Moore did not say whether at least two board members who had active interests before the Trump administration when the project was discussed recused themselves.
The White House declined to specify how much money had been raised for the project or respond to questions about whether or how contributors could benefit. Trump in October hosted donors for a celebratory dinner in the East Room of the White House.
“President Trump is generously donating his time and resources to build a beautiful White House ballroom, a project which past presidents only dreamed about,” White House spokesman Davis Ingle said in a statement. “Since announcing this historic plan, the White House has been inundated with calls from generous Americans and American companies wishing to contribute.”
Just one company — organ-therapy firm Vantive US Healthcare — disclosed its ballroom gift as part of semiannual lobbying filings, saying that it gave $2.5 million to the Trust for the National Mall on Oct. 13. The filing was first reported by Bloomberg Government.
Vantive declined to respond to questions about why it made the donation or about its lobbying priorities, referring to the filing.
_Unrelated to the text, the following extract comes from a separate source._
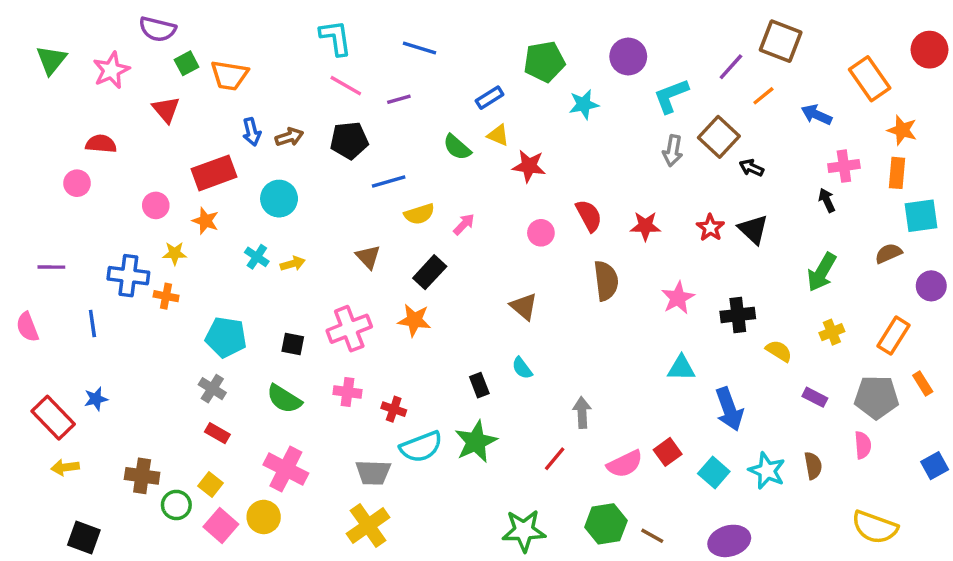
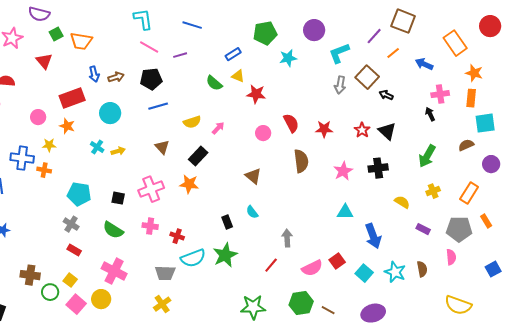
blue line: (389, 181) -> (158, 106), moved
black cross: (738, 315) -> (378, 168), moved
yellow cross: (368, 526) -> (162, 304), size x0.7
The company on its forms disclosed spending more than $2 million in 2025 to lobby the Trump administration on Medicare billing, organ-support devices and other issues. That total included $340,000 for Ballard Partners, which employed Pam Bondi and Susie Wiles before they joined the Trump administration as attorney general and White House chief of staff, respectively. Neither Bondi nor Wiles reported lobbying for Vantive.
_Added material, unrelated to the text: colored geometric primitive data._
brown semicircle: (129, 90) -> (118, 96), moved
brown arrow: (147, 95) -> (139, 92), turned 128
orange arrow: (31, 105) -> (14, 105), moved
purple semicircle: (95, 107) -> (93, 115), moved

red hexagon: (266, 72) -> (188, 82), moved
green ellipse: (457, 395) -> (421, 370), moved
The administration has argued that the White House has the legal authority to accept gifts through the Department of the Interior, and that Congress has authorized the president to make changes to the White House grounds by setting aside a small annual fund for renovations. Lawyers for the National Trust for Historic Preservation, which is charged by Congress with preserving historic buildings, have countered that those provisions do not authorize a project of this scale and that the ballroom required express approval and funding from Congress.
“Rather than admit that [no authorization] exists, the Defendants invent a Rube Goldberg machine” to justify proceeding, the National Trust’s lawyers argued in court filings last month, invoking the expression about an overly complicated device designed to perform a simple task.
Leon, an appointee of President George W. Bush, appeared to agree with that critique at a Jan. 22 hearing, repeatedly referring to the Trump administration’s funding initiative as a “Rube Goldberg” machine and saying that the construction plan functioned as an end run around congressional oversight.
Justice Department lawyers have rejected that characterization, arguing that the administration’s funding approach is legal and consistent with past projects on White House grounds.
“This is not a circumvention of the appropriations process — it is a funding mechanism that Congress knowingly authorized and has long been aware is available to support projects on White House grounds,” Justice Department lawyers wrote in a Feb. 2 filing.
Justice Department lawyers also framed any pause as a potential national security risk and said they would immediately appeal if Leon grants a stay on the project.
Leon said that, regardless of how he rules, he expects the case to be appealed to the Court of Appeals for the D.C. Circuit and even the Supreme Court.